On pense bien entendu à "Fenêtre sur cour" pour son système de huis-clos voyeuriste, mais également à "Vertigo" s’agissant de la phobie du personnage central. Mais Joe Wright ne fait à cet égard preuve d’aucune subtilité et cite entre autre ouvertement les films d’Hitchcock en faisant d’Annie, la solitaire et indiscrète, une cinéphile invétérée. Aussi, les classiques apparaissent directement à l’écran. De fait, plus possible pour le spectateur de s’adonner à un jeu de piste en vue de ressentir ici ou là les influences citées en creux par le réalisateur, tout étant prémâché d’avance. Et le fait est qu’aucune émotion ne s’en dégage. Ce paramètre mécanique et impersonnel, qui sent le cahier des charges ou une prétention infinie, préside à tous les développements futurs de l’intrigue. Si bien que face à cette absence de nuance ou d’originalité, un ennui abyssal s’installe dès le premier quart d’heure.

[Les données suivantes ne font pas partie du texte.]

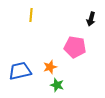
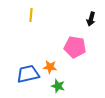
orange star: rotated 24 degrees clockwise
blue trapezoid: moved 8 px right, 3 px down
green star: moved 1 px right, 1 px down
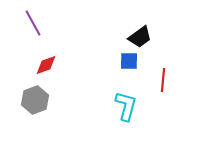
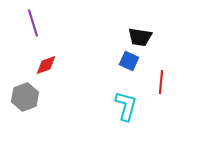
purple line: rotated 12 degrees clockwise
black trapezoid: rotated 45 degrees clockwise
blue square: rotated 24 degrees clockwise
red line: moved 2 px left, 2 px down
gray hexagon: moved 10 px left, 3 px up
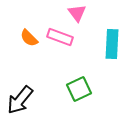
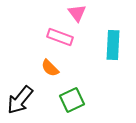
orange semicircle: moved 21 px right, 30 px down
cyan rectangle: moved 1 px right, 1 px down
green square: moved 7 px left, 11 px down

Sans être ostentatoire, la production n’en est pas non plus chiche et se traduit par quelques décors assez soignés, dans cet insondable immeuble où la désolation et la tristesse se sont substituées à la vie. Ainsi, la mise en lumière néo-gothique et expressionniste cite ouvertement le Dario Argento de "Suspiria" et l’on s’attend immédiatement, et ce bien avant l’heure, à ce qu’une dynamique de slasher s’intercale prochainement dans l’histoire. Personne ne sait quoi faire de tous ces ingrédients qui s’amoncellent, pas même le metteur en scène, le scénariste ou les acteurs – tous connus pour leur virtuosité et ici incapables d’empêcher l’indifférence. Dès lors, il n’y a plus qu’à attendre impatiemment la fin du spectacle, que tous ces plateaux de théâtre (si loin du brio pourtant déjà pompeux de "Anna Karénine") se vident, et imaginer un autre film dans les mêmes décors qui saurait pour sa part investir les lieux avec réussite. À quand une version suédée à la "Soyez sympas, rembobinez" ? En cela, le film partage quelques éléments du four grandiloquent qu’était le stérile "Pan" (Wright, 2015).
Reste la possibilité, en guise de lot de consolation, de se servir de "La Femme à la fenêtre" comme d’un anti-manuel du thriller, qu’il serait intéressant par exemple de mettre en parallèle avec le cinéma, dense et toujours inattendu, de David Fincher – quant à lui authentique héritier d’Hitchcock et successeur des Pakula et consorts.